FETICHE DAS MERCADORIAS

6. O PROCESSO DE EXCLUSÃO E O FETICHE DAS MERCADORIAS

[...] Nós necessitamos a aparição: o surgimento da natureza, o surgimento dos seres e, de modo decisivo, o surgimento dos outros homens (...) A reificação é um bloqueador de aparências, interrompe nas coisas, nos animais, nos homens o seu poder de aparição. (...) As aparências bloqueadas são aversivas. No racismo, a pelo do negro parece deixar de contar como uma pele que faz aparição de um homem. (GONÇALVES FILHO. 1995. p.155)

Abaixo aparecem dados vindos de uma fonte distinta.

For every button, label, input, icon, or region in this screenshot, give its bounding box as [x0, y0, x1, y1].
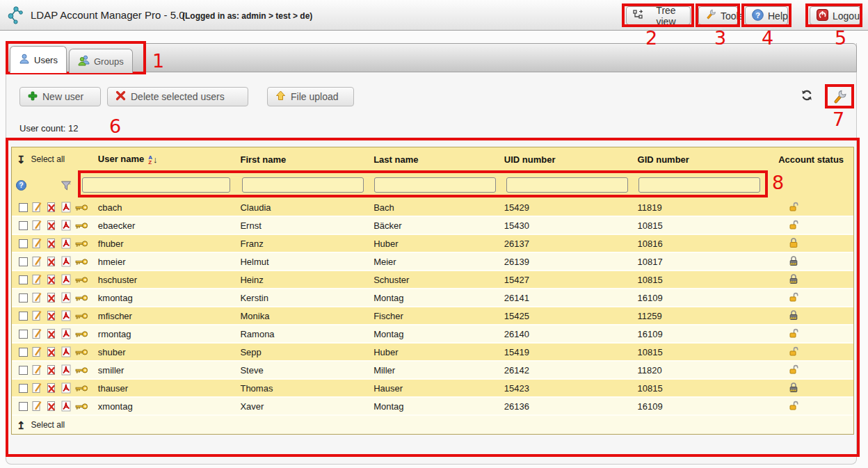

A constituição de muitos países se funda na defesa do direito à vida, à liberdade, à igualdade e a autonomia do indivíduo em face das instituições, contra a arbitrariedade dos poderes constituídos. Essas premissas, apesar de positivas frente a uma história anterior, subordinam-se ao direito à propriedade, trazendo implicações individualistas e desigualdade social. (SALES. 2004. p.28)

“A história dos direitos é também uma história das classes sociais e dos projetos sociais em disputa. Uma história de lutas sociais, de forças históricas em confronto, cada qual com o objetivo de tornar dominantes suas concepções e interesses, bem como uma determinada forma de cultura e sociedade.” (SALES. 2004. p.34)

No Brasil, as pessoas não partilham das mesmas possibilidades, mesmo que sejam considerados iguais politicamente. O que é considerado uma infração para as pessoas pobres, é visto apenas como um desvio de conduta quando a mesma situação é cometida por uma pessoa que pertence às camadas médias da sociedade.

Os reais fundamentos da sociedade brasileira são o individualismo egoísta, a desigualdade, o privilégio de alguns, a desumanização de grande parcela da população.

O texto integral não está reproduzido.